Why optimize purely for economic efficiency though? I'd consider allowing people to keep living where they grew up a good thing in and of itself. What you're suggesting is actually incredibly neoliberal: Something as fundamental as a person's surroundings, their family, their friends, all that should be subjugated to market forces.
+100000000
We've created cities no one can afford to live in, but that's where all the jobs are. Hence, urban sprawl and people having two-hour commutes (because fuck mass transit, right?). Oh, the rich can afford to live there in their mixed-use condos where they don't even need a car anymore. Meanwhile their housekeeper has to live a country or two away and spend a fifth of her paycheck on gas.
I'm suggesting that that is a self-fulfilling prophecy.

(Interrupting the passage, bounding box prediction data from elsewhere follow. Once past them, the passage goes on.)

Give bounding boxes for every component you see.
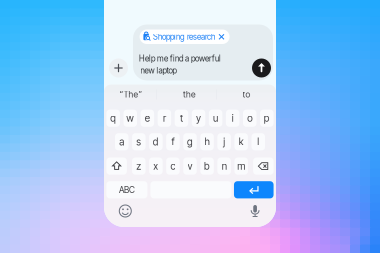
staticText: new laptop [140,66,176,75]
staticText: j [223,136,225,148]
staticText: c [170,160,175,172]
button[interactable]: Emoji [0,0,380,253]
staticText: f [171,136,174,148]
button[interactable]: Shift [0,0,380,253]
button[interactable]: u [0,0,380,253]
staticText: “The” [120,89,142,100]
staticText: ABC [119,185,135,195]
button[interactable]: t [0,0,380,253]
button[interactable]: Add attachment [0,0,380,253]
staticText: a [119,136,124,148]
button[interactable]: Dictate [0,0,380,253]
staticText: u [213,112,218,124]
button[interactable]: n [0,0,380,253]
button[interactable]: l [0,0,380,253]
button[interactable]: d [0,0,380,253]
button[interactable]: w [0,0,380,253]
button[interactable]: k [0,0,380,253]
button[interactable]: a [0,0,380,253]
button[interactable]: j [0,0,380,253]
button[interactable]: Space [0,0,380,253]
staticText: n [222,160,227,172]
staticText: z [136,160,141,172]
staticText: s [136,136,141,148]
button[interactable]: i [0,0,380,253]
staticText: q [110,112,116,124]
button[interactable]: q [0,0,380,253]
button[interactable]: m [0,0,380,253]
button[interactable]: Return [0,0,380,253]
staticText: w [126,112,134,124]
button[interactable]: c [0,0,380,253]
staticText: i [232,112,234,124]
button[interactable]: h [0,0,380,253]
staticText: x [153,160,158,172]
staticText: the [183,89,196,100]
staticText: l [257,136,259,148]
staticText: b [204,160,210,172]
button[interactable]: e [0,0,380,253]
staticText: e [145,112,150,124]
button[interactable]: Delete [0,0,380,253]
staticText: g [187,136,193,148]
button[interactable]: z [0,0,380,253]
staticText: k [239,136,244,148]
button[interactable]: s [0,0,380,253]
staticText: v [188,160,192,172]
button[interactable]: Send [0,0,380,253]
button[interactable]: b [0,0,380,253]
staticText: r [163,112,166,124]
button[interactable]: v [0,0,380,253]
staticText: o [247,112,252,124]
staticText: m [237,160,245,172]
button[interactable]: f [0,0,380,253]
button[interactable]: ABC [0,0,380,253]
staticText: h [205,136,210,148]
staticText: Shopping research [153,32,215,42]
button[interactable]: Shopping research [0,0,380,253]
staticText: d [153,136,159,148]
staticText: to [242,89,250,100]
button[interactable]: o [0,0,380,253]
button[interactable]: y [0,0,380,253]
staticText: t [180,112,183,124]
staticText: y [196,112,201,124]
staticText: Help me find a powerful [139,54,221,63]
button[interactable]: x [0,0,380,253]
button[interactable]: p [0,0,380,253]
staticText: p [264,112,270,124]
button[interactable]: g [0,0,380,253]
button[interactable]: r [0,0,380,253]
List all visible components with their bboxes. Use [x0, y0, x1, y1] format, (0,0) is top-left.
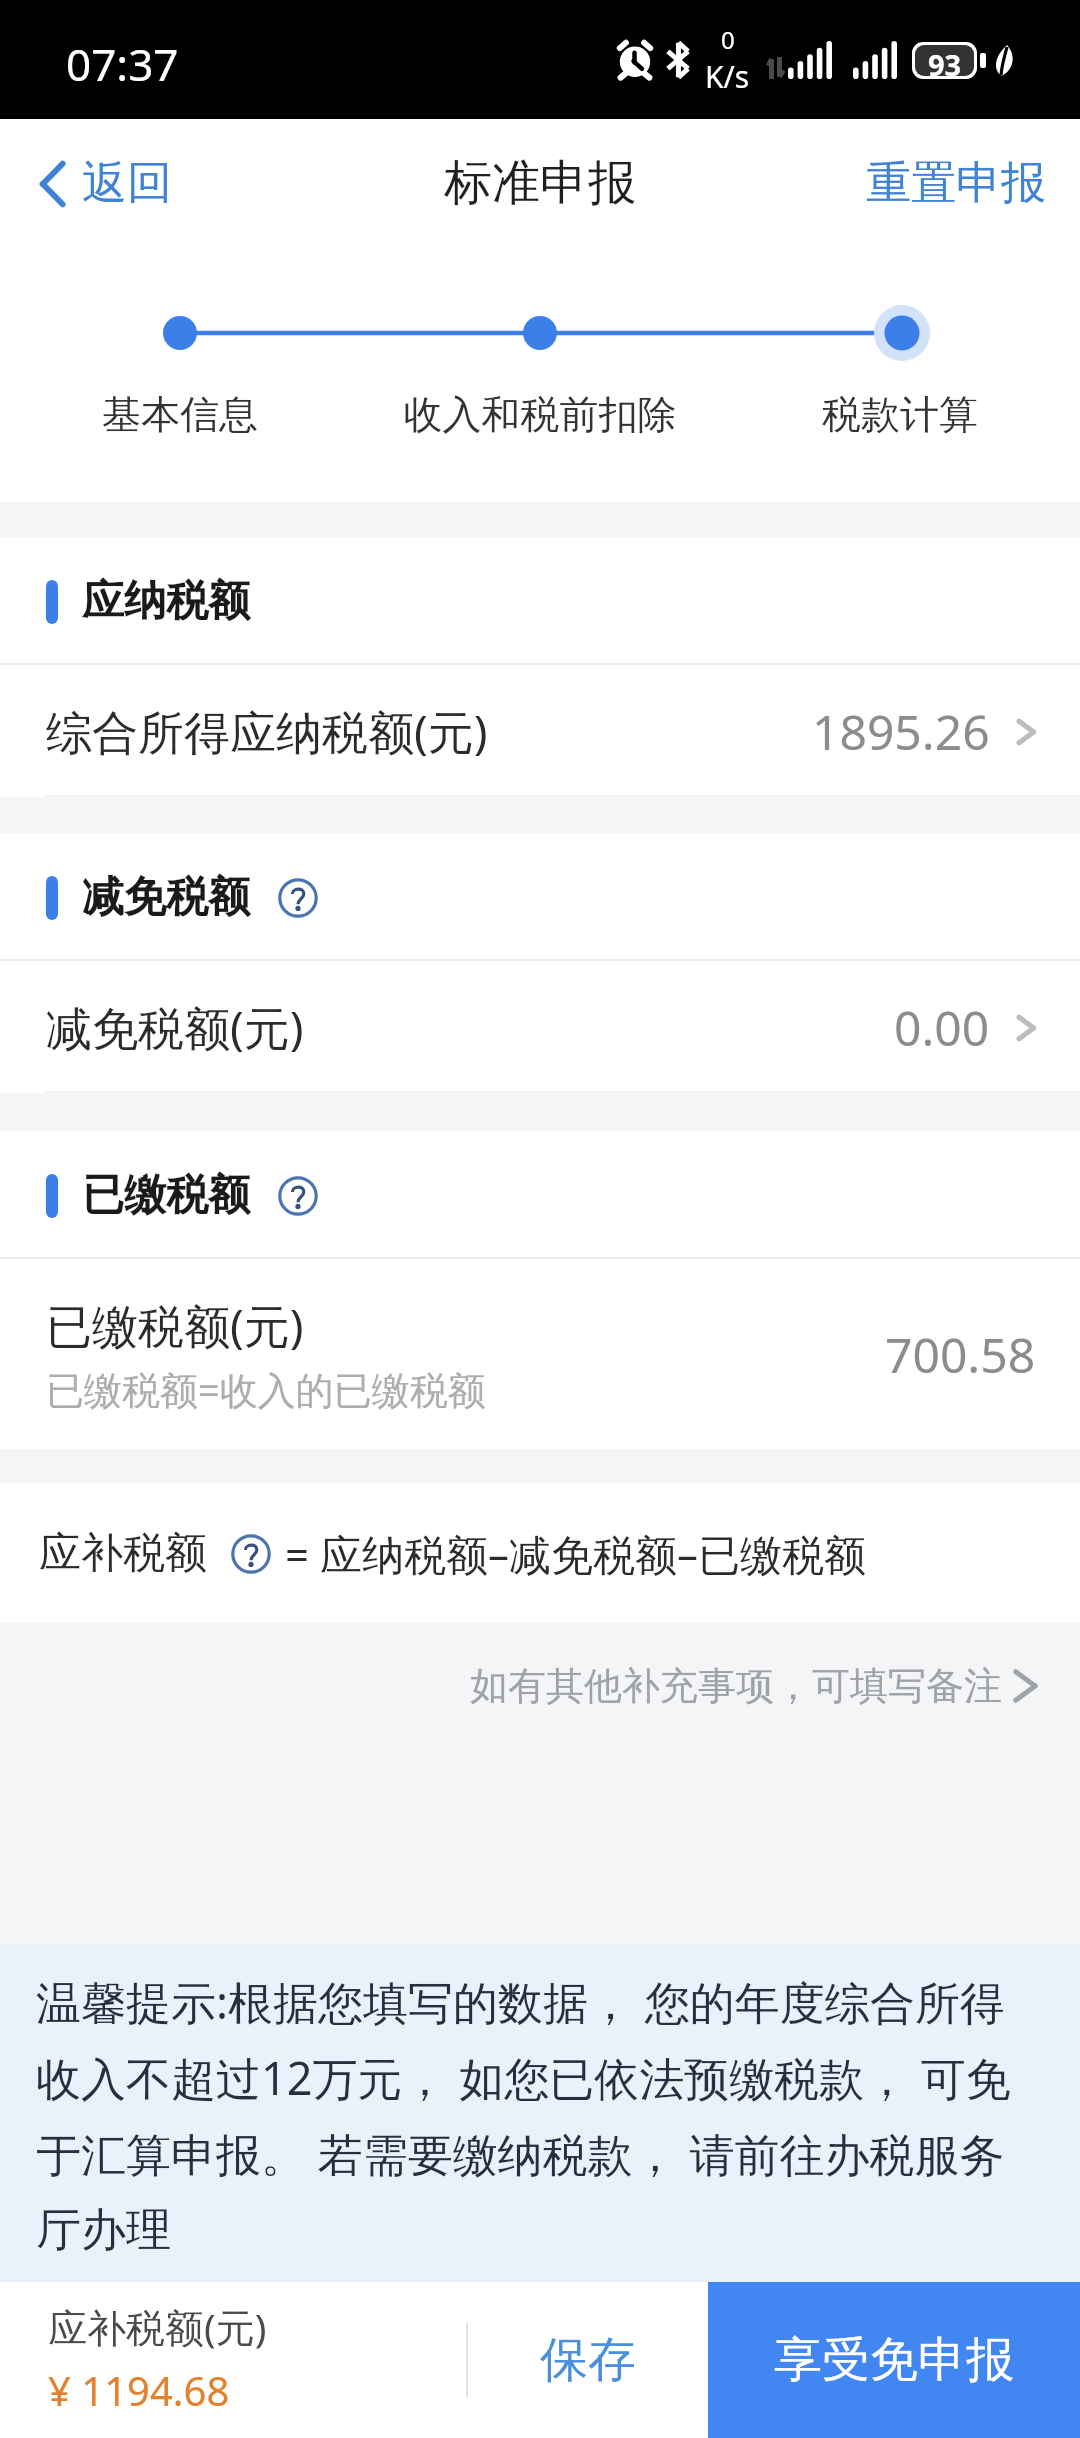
- staticText: 应纳税额: [82, 575, 250, 628]
- button[interactable]: 减免税额(元): [0, 961, 1080, 1093]
- button[interactable]: 已缴税额(元): [0, 1259, 1080, 1449]
- staticText: 保存: [540, 2330, 636, 2390]
- staticText: 07:37: [66, 34, 179, 94]
- staticText: = 应纳税额–减免税额–已缴税额: [285, 1525, 866, 1582]
- staticText: 1895.26: [812, 699, 990, 764]
- button[interactable]: 享受免申报: [708, 2282, 1080, 2438]
- staticText: 已缴税额: [82, 1169, 250, 1222]
- staticText: 减免税额: [82, 871, 250, 924]
- staticText: 0.00: [894, 995, 990, 1060]
- button[interactable]: 重置申报: [846, 155, 1080, 212]
- staticText: 如有其他补充事项，可填写备注: [470, 1662, 1002, 1710]
- staticText: 减免税额(元): [46, 996, 304, 1059]
- staticText: 返回: [82, 155, 172, 212]
- button[interactable]: 返回: [0, 155, 188, 212]
- staticText: 已缴税额=收入的已缴税额: [46, 1363, 486, 1415]
- button[interactable]: 收入和税前扣除: [360, 390, 720, 439]
- button[interactable]: 如有其他补充事项，可填写备注: [450, 1648, 1080, 1724]
- button[interactable]: 帮助说明: [278, 878, 318, 918]
- staticText: 93: [928, 45, 962, 76]
- staticText: 应补税额(元): [48, 2300, 267, 2353]
- staticText: 应补税额: [39, 1527, 207, 1580]
- staticText: K/s: [705, 56, 750, 97]
- button[interactable]: 帮助说明: [231, 1534, 271, 1574]
- staticText: 700.58: [885, 1322, 1036, 1387]
- button[interactable]: 综合所得应纳税额(元): [0, 665, 1080, 797]
- staticText: 享受免申报: [774, 2330, 1014, 2390]
- button[interactable]: 基本信息: [0, 390, 360, 439]
- staticText: ¥ 1194.68: [48, 2363, 230, 2417]
- staticText: 标准申报: [444, 153, 636, 213]
- staticText: 0: [721, 23, 735, 56]
- staticText: 温馨提示:根据您填写的数据， 您的年度综合所得 收入不超过12万元， 如您已依法…: [36, 1971, 1011, 2258]
- button[interactable]: 税款计算: [720, 390, 1080, 439]
- staticText: 综合所得应纳税额(元): [46, 700, 488, 763]
- staticText: 已缴税额(元): [46, 1294, 304, 1357]
- button[interactable]: 帮助说明: [278, 1176, 318, 1216]
- button[interactable]: 保存: [468, 2282, 708, 2438]
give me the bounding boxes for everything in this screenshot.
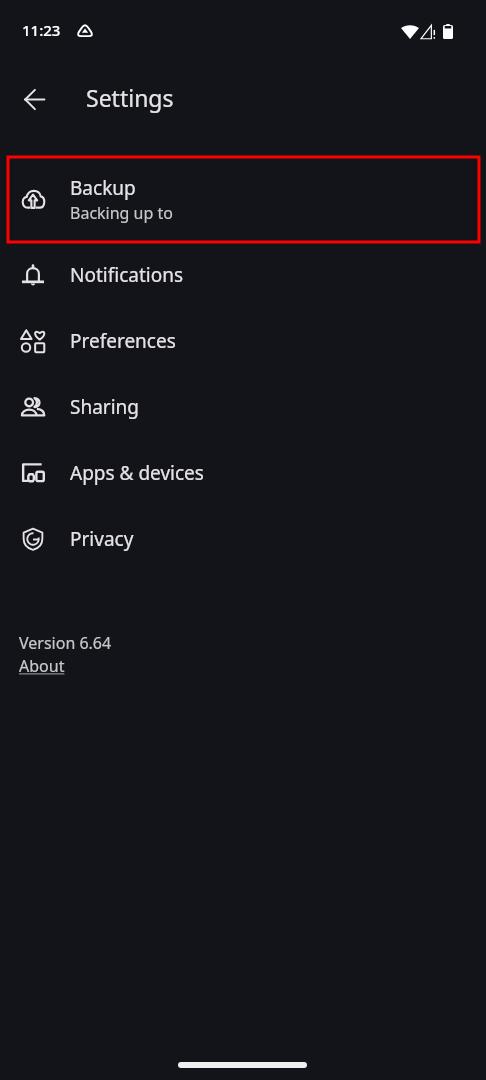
staticText: Version 6.64 — [19, 632, 112, 654]
button[interactable]: Privacy — [0, 506, 486, 572]
staticText: Preferences — [70, 328, 176, 354]
button[interactable]: Back — [10, 75, 58, 123]
staticText: Backup — [70, 175, 136, 201]
button[interactable]: Notifications — [0, 242, 486, 308]
button[interactable]: Backup — [0, 157, 486, 242]
button[interactable]: Preferences — [0, 308, 486, 374]
button[interactable]: Sharing — [0, 374, 486, 440]
staticText: Apps & devices — [70, 460, 204, 486]
staticText: Privacy — [70, 526, 134, 552]
staticText: Settings — [86, 82, 174, 113]
staticText: Sharing — [70, 394, 140, 420]
staticText: 11:23 — [22, 20, 61, 40]
staticText: Backing up to — [70, 202, 173, 224]
staticText: Notifications — [70, 262, 184, 288]
button[interactable]: Apps & devices — [0, 440, 486, 506]
button[interactable]: About — [19, 655, 65, 677]
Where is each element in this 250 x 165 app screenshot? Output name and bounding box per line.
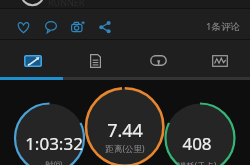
button[interactable]: Route map xyxy=(21,40,45,77)
button[interactable]: 1条评论 xyxy=(200,9,246,39)
staticText: RUNNER xyxy=(48,0,85,8)
button[interactable]: Details xyxy=(83,40,107,77)
staticText: 408 xyxy=(152,132,242,155)
staticText: 1条评论 xyxy=(206,20,240,33)
button[interactable]: Share xyxy=(91,9,118,39)
staticText: 1:03:32 xyxy=(9,132,99,155)
staticText: 7.44 xyxy=(80,118,170,143)
button[interactable]: Comment xyxy=(37,9,64,39)
button[interactable]: Charts xyxy=(208,40,232,77)
staticText: 距离(公里) xyxy=(80,143,170,155)
staticText: 消耗(千卡) xyxy=(152,160,242,165)
button[interactable]: Laps xyxy=(146,40,170,77)
staticText: 时间 xyxy=(9,160,99,165)
button[interactable]: Like xyxy=(10,9,37,39)
button[interactable]: Camera xyxy=(64,9,91,39)
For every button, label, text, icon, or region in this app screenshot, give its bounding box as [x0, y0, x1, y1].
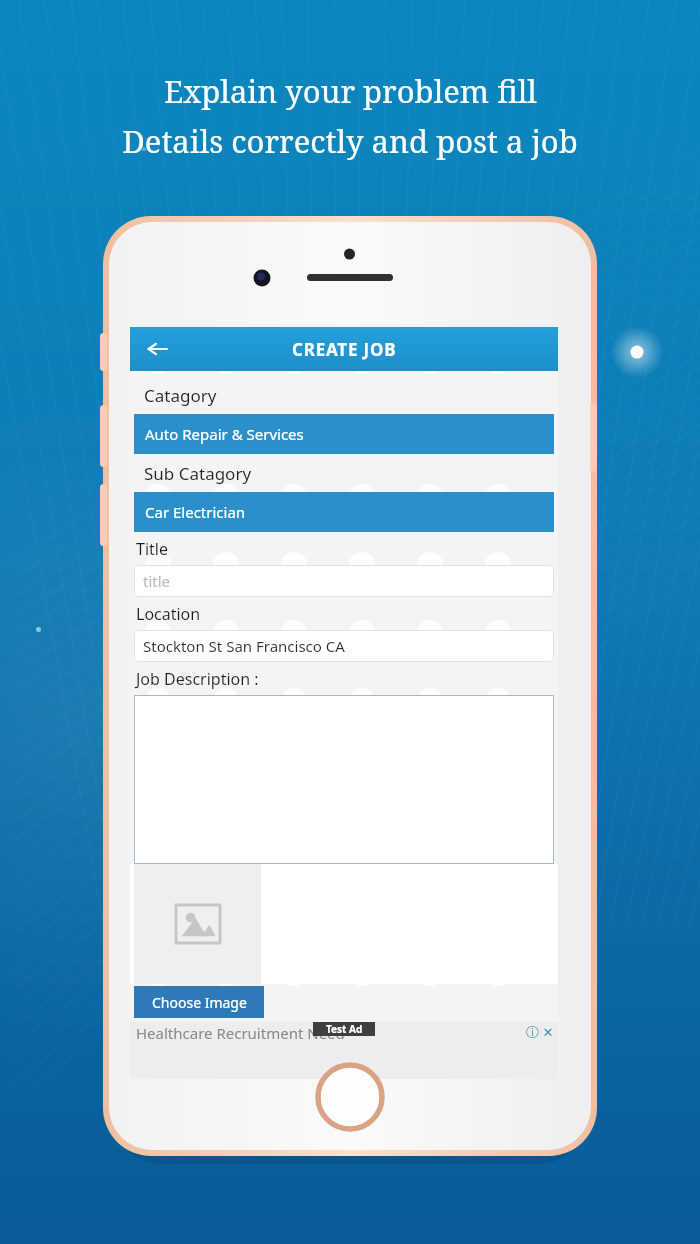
staticText: Healthcare Recruitment Need — [136, 1023, 345, 1043]
staticText: Details correctly and post a job — [122, 120, 578, 162]
button[interactable]: CREATE JOB — [130, 327, 558, 371]
staticText: Explain your problem fill — [164, 70, 537, 112]
staticText: ⓘ ✕ — [526, 1023, 554, 1041]
button[interactable]: Healthcare Recruitment Need — [130, 1022, 558, 1079]
button[interactable] — [134, 695, 554, 864]
button[interactable]: Auto Repair & Services — [134, 414, 554, 454]
button[interactable]: Car Electrician — [134, 492, 554, 532]
staticText: Title — [136, 538, 168, 560]
staticText: title — [143, 571, 171, 591]
staticText: Job Description : — [136, 668, 259, 690]
button[interactable]: Selected image preview — [134, 864, 261, 984]
staticText: Car Electrician — [145, 502, 246, 522]
staticText: Test Ad — [326, 1022, 363, 1036]
button[interactable]: Choose Image — [134, 986, 264, 1018]
button[interactable]: title — [134, 565, 554, 597]
staticText: Catagory — [144, 384, 217, 407]
staticText: CREATE JOB — [292, 338, 397, 361]
button[interactable]: Back — [140, 332, 174, 366]
staticText: Stockton St San Francisco CA — [143, 636, 345, 656]
staticText: Location — [136, 603, 201, 625]
staticText: Choose Image — [152, 993, 247, 1012]
button[interactable]: Stockton St San Francisco CA — [134, 630, 554, 662]
button[interactable]: Sub Catagory — [130, 454, 558, 492]
staticText: Sub Catagory — [144, 462, 252, 485]
button[interactable]: Catagory — [130, 376, 558, 414]
staticText: Auto Repair & Services — [145, 424, 304, 444]
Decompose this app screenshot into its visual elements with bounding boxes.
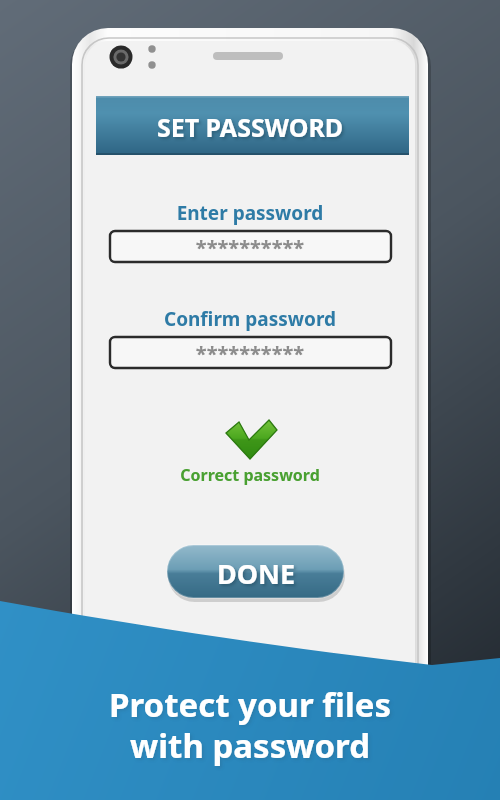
- staticText: Protect your files: [30, 682, 470, 735]
- button[interactable]: Enter password field: [110, 231, 391, 262]
- staticText: **********: [30, 340, 470, 372]
- staticText: Confirm password: [30, 306, 470, 336]
- button[interactable]: [167, 545, 344, 598]
- staticText: with password: [30, 723, 470, 776]
- button[interactable]: Confirm password field: [110, 337, 391, 368]
- staticText: SET PASSWORD: [30, 110, 470, 150]
- staticText: Enter password: [30, 200, 470, 230]
- staticText: Correct password: [30, 464, 470, 490]
- staticText: DONE: [36, 555, 476, 598]
- staticText: **********: [30, 234, 470, 266]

It's the same as paying half of people's rent is "nice" in the short term but just means in the long term that the market adds however much the government is willing to subsidize rents to the price. Sure, in that situation you can argue "oh no don't take away the rent subsidies" and of course ... nobody wants that, so it won't happen. But in the long term it's a major driver of rent prices. The total market price will rise by the exact amount that the government pays in subsidies.
For the minimum wage thing I was actually arguing that allowing poor states to undercut federal minimum wage because they're poor is a
driver of the region staying poor. Because with low wages, the money doesn't stay in the economy.
Also, the added minimum wage won't even be a major driver of business costs. It'll
still be way cheaper to set up a factory in Alabama if they have to pay federal minimum wage instead of $2 an hour less or whatever. It just means more money stays in the local economy. And
that might mean in the long run that people might not
have to go to the city to get those good jobs.